À Florianópolis, il existe même un musée des déchets, qui accueille quotidiennement des excursions scolaires pour que les garçons et les filles voient les déchets avec des yeux différents : 40 000 objets resignifiés qui illustrent le potentiel de réutilisation des matériaux. Et l’un des piliers de la stratégie de la ville est de consolider l’idée selon laquelle tous les déchets ont de la valeur. Près de 200 familles vivent de la gestion des matières recyclables. Le verre se démarque, avec un système exclusif de points de collecte clés (comme les zones plus denses des bars et restaurants) qui réutilise déjà plus de 436 tonnes de bouteilles par mois. « Nous devons enseigner aux enfants la valeur des déchets, que ce qui n'est pas utilisé a de la valeur et maintient l'emploi et la vie de nombreuses personnes. Si nous maintenons la sensibilisation dans les écoles, cela peut prendre 20 ans, mais c'est ainsi que la machine se mettra en marche », déclare le maire.
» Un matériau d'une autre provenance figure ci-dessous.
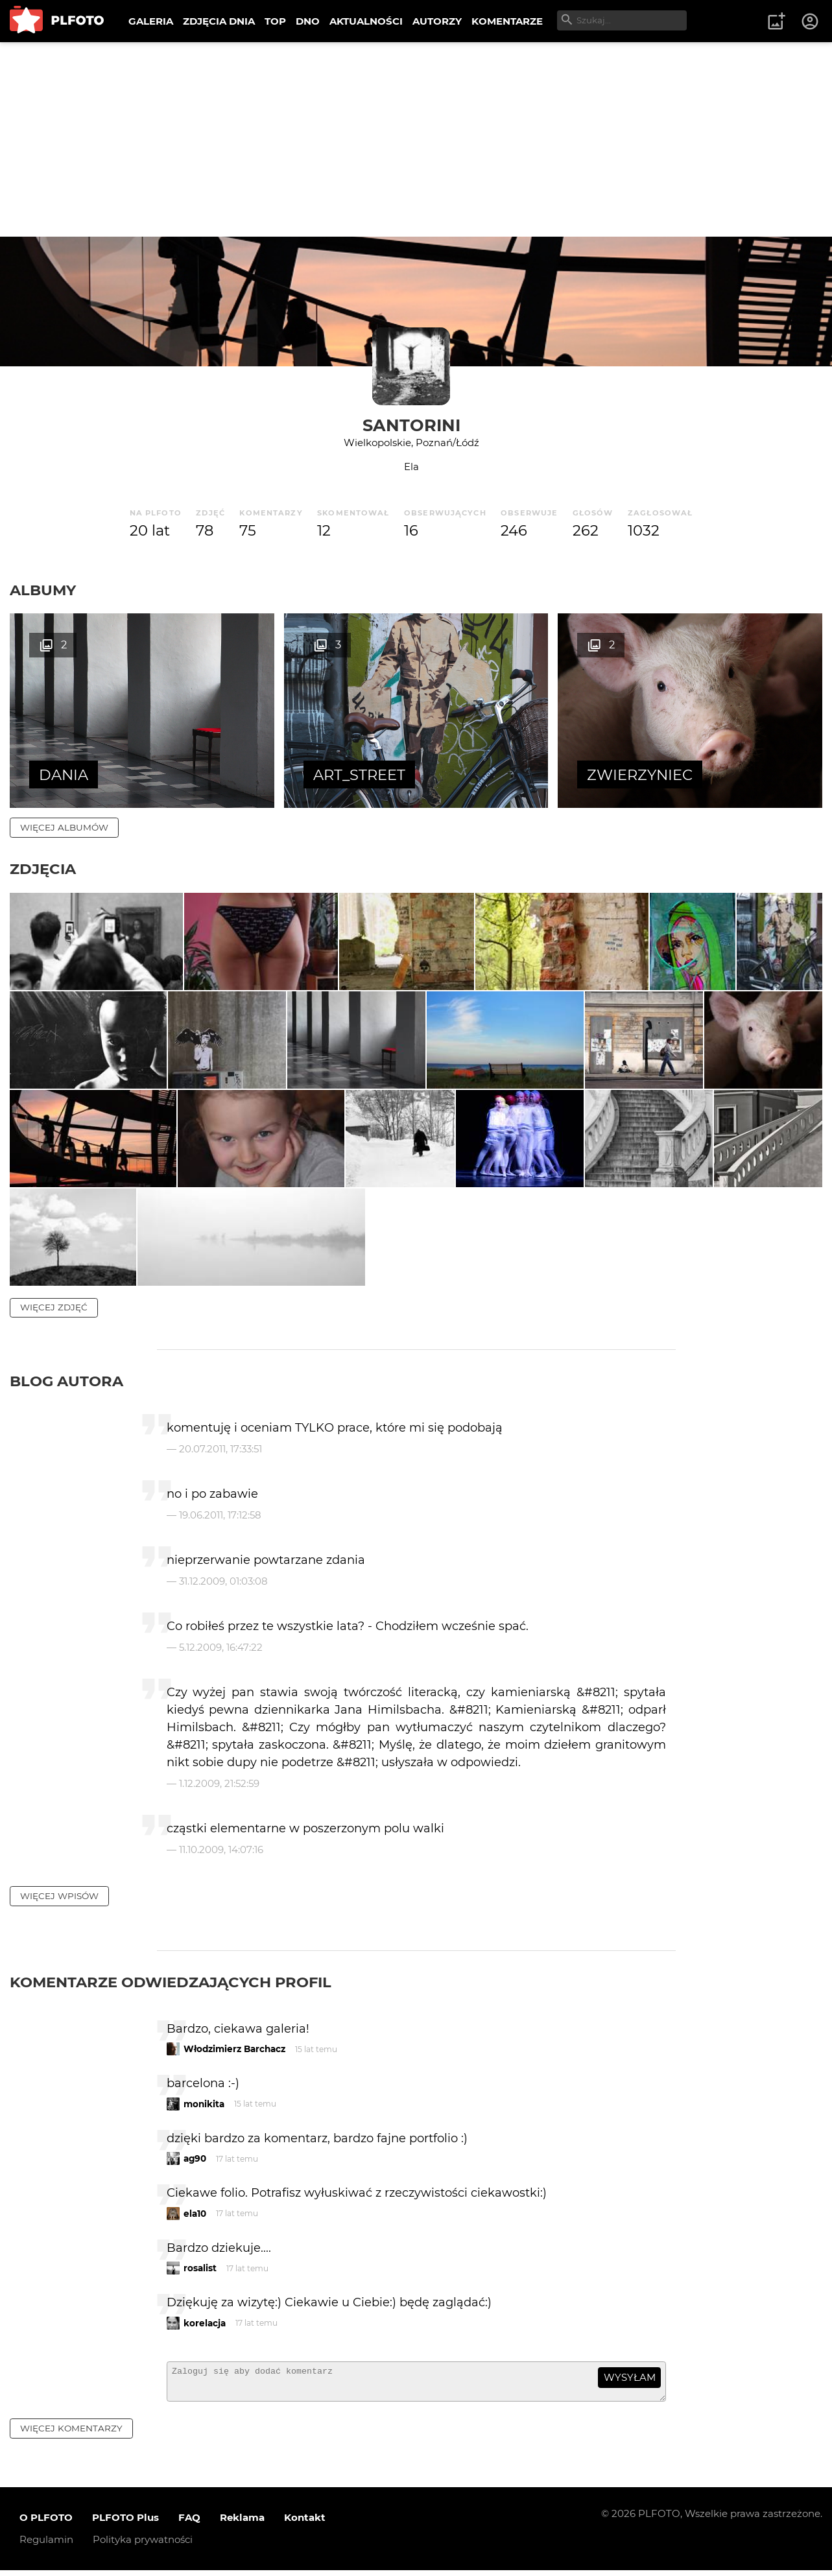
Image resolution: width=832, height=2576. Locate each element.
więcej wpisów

Florianópolis est un modèle pour de nombreux gestionnaires publics qui ne savent même pas par où commencer. Dans de nombreuses villes brésiliennes, le recyclage ressemble à de la science-fiction, de nombreux quartiers ont encore du mal à avoir accès à l'essentiel, un camion poubelle qui passe fréquemment. Selon les données officielles, le Brésil ne récupère que 1,82 % du total des déchets solides urbains collectés. Le gouvernement fédéral a récemment présenté un plan visant à porter ce pourcentage à 24,5 % en 2035, mais les résultats dépendront du budget et de la volonté politique des maires.
Les difficultés sont structurelles et ne touchent pas uniquement les villes disposant de moins de ressources. À Rio de Janeiro, par exemple, la municipalité a dépensé une fortune en distribuant dans toute la ville plus de 15 000 conteneurs d'oranges pour recevoir tous types de déchets, sans se soucier du tri des matériaux. Les spécialistes ont déploré le manque de vision stratégique et la municipalité a fini par reculer face à des plaintes concernant l'impact visuel et les mauvaises odeurs.